Sur ce, il se retourna et sortit.

Il n'y a pas eu d'adieux larmoyants. Il n'y a pas eu d'étreinte. Il ne s'est même pas retourné.

J'ai vendu ma maison en quelques semaines.

La maison où je l'ai élevé.

Les murs de la cuisine qui avaient entendu ses rires d'enfant. Les meubles chargés de souvenirs. Pourtant, j'ai tout laissé partir, car soudain, l'argent ne signifiait plus un avenir. Il représentait une chance, alors s'il l'avait fallu, j'aurais dépensé jusqu'au dernier sou pour un traitement de plus, un spécialiste de plus, une semaine de plus de tranquillité pour mon fils.

J'ai payé ce que l'assurance ne couvrait pas. J'ai appris à écraser les aliments pour qu'il puisse les avaler. J'ai appris à le soulever sans lui faire mal. J'ai aussi appris à le laver avec dignité quand son corps ne lui obéissait plus. J'ai passé de nombreuses nuits assise sur une chaise à son chevet.

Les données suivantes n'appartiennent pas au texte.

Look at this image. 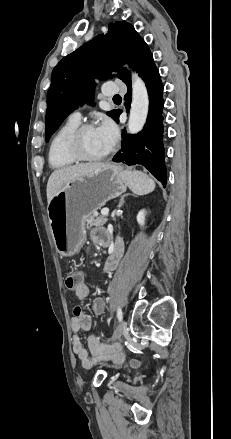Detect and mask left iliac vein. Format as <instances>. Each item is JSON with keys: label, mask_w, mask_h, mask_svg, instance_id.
Listing matches in <instances>:
<instances>
[{"label": "left iliac vein", "mask_w": 231, "mask_h": 439, "mask_svg": "<svg viewBox=\"0 0 231 439\" xmlns=\"http://www.w3.org/2000/svg\"><path fill=\"white\" fill-rule=\"evenodd\" d=\"M127 332L126 322L121 320L117 329V332L114 336V340H119L125 333Z\"/></svg>", "instance_id": "obj_1"}]
</instances>
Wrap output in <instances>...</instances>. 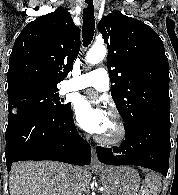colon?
Segmentation results:
<instances>
[{
	"mask_svg": "<svg viewBox=\"0 0 178 195\" xmlns=\"http://www.w3.org/2000/svg\"><path fill=\"white\" fill-rule=\"evenodd\" d=\"M141 195H154V194L149 190H144Z\"/></svg>",
	"mask_w": 178,
	"mask_h": 195,
	"instance_id": "1",
	"label": "colon"
}]
</instances>
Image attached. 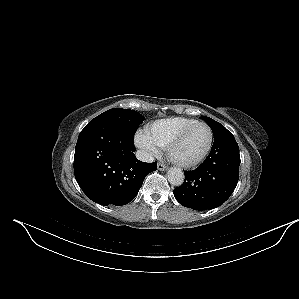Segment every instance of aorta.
<instances>
[{
    "instance_id": "aorta-1",
    "label": "aorta",
    "mask_w": 299,
    "mask_h": 299,
    "mask_svg": "<svg viewBox=\"0 0 299 299\" xmlns=\"http://www.w3.org/2000/svg\"><path fill=\"white\" fill-rule=\"evenodd\" d=\"M167 178L170 184L181 186L184 182V173L180 168L172 167L167 171Z\"/></svg>"
}]
</instances>
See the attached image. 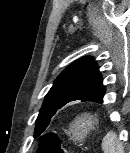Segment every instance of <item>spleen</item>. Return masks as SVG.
<instances>
[{
	"mask_svg": "<svg viewBox=\"0 0 130 153\" xmlns=\"http://www.w3.org/2000/svg\"><path fill=\"white\" fill-rule=\"evenodd\" d=\"M102 149L104 153H123V146L118 141L117 135L114 131H110L103 138Z\"/></svg>",
	"mask_w": 130,
	"mask_h": 153,
	"instance_id": "1",
	"label": "spleen"
}]
</instances>
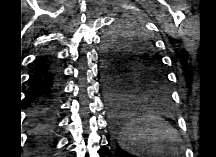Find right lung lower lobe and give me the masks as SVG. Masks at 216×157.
I'll return each mask as SVG.
<instances>
[{
	"instance_id": "1",
	"label": "right lung lower lobe",
	"mask_w": 216,
	"mask_h": 157,
	"mask_svg": "<svg viewBox=\"0 0 216 157\" xmlns=\"http://www.w3.org/2000/svg\"><path fill=\"white\" fill-rule=\"evenodd\" d=\"M59 85L55 68L46 57L36 62L29 92L32 142L39 153L50 149L55 130Z\"/></svg>"
}]
</instances>
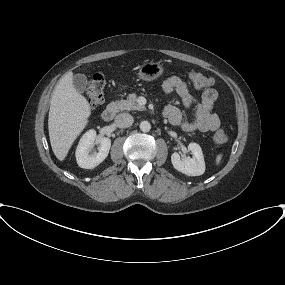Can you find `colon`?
Wrapping results in <instances>:
<instances>
[{"instance_id": "obj_1", "label": "colon", "mask_w": 285, "mask_h": 285, "mask_svg": "<svg viewBox=\"0 0 285 285\" xmlns=\"http://www.w3.org/2000/svg\"><path fill=\"white\" fill-rule=\"evenodd\" d=\"M188 77L192 85L198 89H206L214 84L212 78L199 72H190ZM104 87V75L102 73L94 74L90 79L87 88V100L92 107H97L103 103ZM212 141L215 146L219 147L228 141V137L224 131L219 130L214 134Z\"/></svg>"}]
</instances>
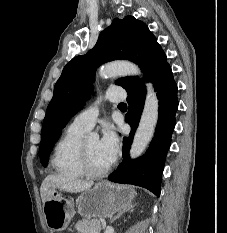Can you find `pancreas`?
I'll list each match as a JSON object with an SVG mask.
<instances>
[{
  "instance_id": "pancreas-1",
  "label": "pancreas",
  "mask_w": 227,
  "mask_h": 233,
  "mask_svg": "<svg viewBox=\"0 0 227 233\" xmlns=\"http://www.w3.org/2000/svg\"><path fill=\"white\" fill-rule=\"evenodd\" d=\"M75 228L79 233H99L101 224L96 219H83L76 223Z\"/></svg>"
}]
</instances>
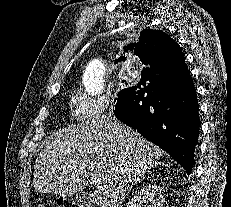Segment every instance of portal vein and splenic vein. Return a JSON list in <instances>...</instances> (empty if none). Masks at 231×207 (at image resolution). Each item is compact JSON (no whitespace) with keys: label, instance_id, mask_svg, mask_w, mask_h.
<instances>
[{"label":"portal vein and splenic vein","instance_id":"obj_1","mask_svg":"<svg viewBox=\"0 0 231 207\" xmlns=\"http://www.w3.org/2000/svg\"><path fill=\"white\" fill-rule=\"evenodd\" d=\"M93 181H94V182H97V181H98V179H94Z\"/></svg>","mask_w":231,"mask_h":207}]
</instances>
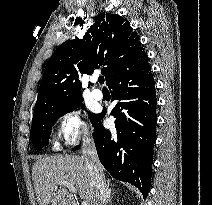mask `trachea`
I'll return each mask as SVG.
<instances>
[{"label":"trachea","instance_id":"obj_1","mask_svg":"<svg viewBox=\"0 0 212 205\" xmlns=\"http://www.w3.org/2000/svg\"><path fill=\"white\" fill-rule=\"evenodd\" d=\"M98 81H99L100 84H103L104 83V77L103 76H100L98 78Z\"/></svg>","mask_w":212,"mask_h":205}]
</instances>
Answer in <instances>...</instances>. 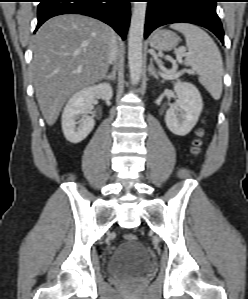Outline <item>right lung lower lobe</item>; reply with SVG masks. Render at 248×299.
I'll list each match as a JSON object with an SVG mask.
<instances>
[{"label":"right lung lower lobe","mask_w":248,"mask_h":299,"mask_svg":"<svg viewBox=\"0 0 248 299\" xmlns=\"http://www.w3.org/2000/svg\"><path fill=\"white\" fill-rule=\"evenodd\" d=\"M130 0H40L36 30L49 18L61 14H83L110 25L125 39L130 21Z\"/></svg>","instance_id":"obj_1"}]
</instances>
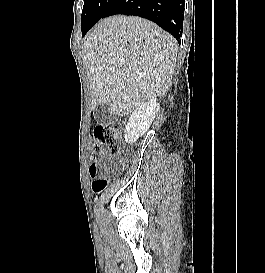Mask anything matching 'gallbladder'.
<instances>
[{"label":"gallbladder","mask_w":265,"mask_h":273,"mask_svg":"<svg viewBox=\"0 0 265 273\" xmlns=\"http://www.w3.org/2000/svg\"><path fill=\"white\" fill-rule=\"evenodd\" d=\"M94 118L99 123H105L115 118V114L111 112L108 104H102L94 109Z\"/></svg>","instance_id":"gallbladder-1"}]
</instances>
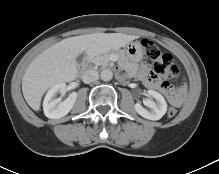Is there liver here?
I'll use <instances>...</instances> for the list:
<instances>
[{"instance_id":"obj_1","label":"liver","mask_w":219,"mask_h":174,"mask_svg":"<svg viewBox=\"0 0 219 174\" xmlns=\"http://www.w3.org/2000/svg\"><path fill=\"white\" fill-rule=\"evenodd\" d=\"M138 38L122 33H93L69 37L39 54L28 66L22 80L27 104L39 111L44 93L59 83L73 81L78 74L77 57L82 53L98 56L118 50Z\"/></svg>"}]
</instances>
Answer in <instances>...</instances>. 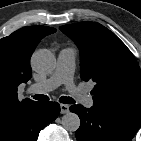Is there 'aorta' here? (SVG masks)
Instances as JSON below:
<instances>
[{
	"instance_id": "aorta-1",
	"label": "aorta",
	"mask_w": 141,
	"mask_h": 141,
	"mask_svg": "<svg viewBox=\"0 0 141 141\" xmlns=\"http://www.w3.org/2000/svg\"><path fill=\"white\" fill-rule=\"evenodd\" d=\"M32 68L42 74H49L55 68V57L47 49L36 50L31 57ZM62 126L70 132H75L80 127V118L77 114L68 112L62 118Z\"/></svg>"
}]
</instances>
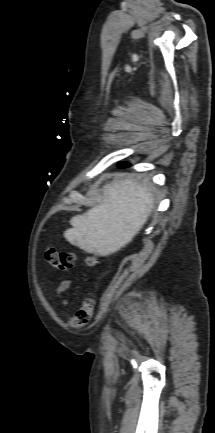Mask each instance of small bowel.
Returning <instances> with one entry per match:
<instances>
[{"instance_id":"small-bowel-1","label":"small bowel","mask_w":215,"mask_h":433,"mask_svg":"<svg viewBox=\"0 0 215 433\" xmlns=\"http://www.w3.org/2000/svg\"><path fill=\"white\" fill-rule=\"evenodd\" d=\"M68 287H69L68 281L62 282L58 287V294H62L63 292H65L68 289ZM62 303H64V301H62Z\"/></svg>"}]
</instances>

Quand la douleur l'empêchait de dormir, je lui tenais la main et lui racontais des histoires. Son premier jour à vélo, ses habitudes d'enfant, son besoin constant de laisser la lumière du couloir allumée. Et pendant ce temps, je lui répétais sans cesse combien nous l'aimions.

Il n'était pas seul.

Mais il est également vrai que j'étais là avec lui.

Quand la fin arriva enfin, ce fut paisible.

Il me serra faiblement les doigts. Un léger sourire apparut au coin de ses lèvres. Puis il prononça deux mots avec force.

"Merci."

Il n'y avait là aucune amertume, ni aucune accusation.

C'était de la gratitude.

Après les funérailles, sa femme réapparut. Elle était calme.

Il était objectif, décisif et maîtrisait parfaitement le langage des documents et des biens immobiliers. Juridiquement, il avait de nombreux atouts en sa faveur : la maison commune, les comptes bancaires communs, la voiture. Les papiers furent signés, les clés changèrent de mains.

Puis il m’a regardé et a dit : « Tu déménages d’ici la fin de la semaine. »

Il n'y avait aucune excuse dans sa voix. Pas un seul mot sur les mois que j'avais passés à m'occuper de l'homme qu'il avait laissé derrière lui.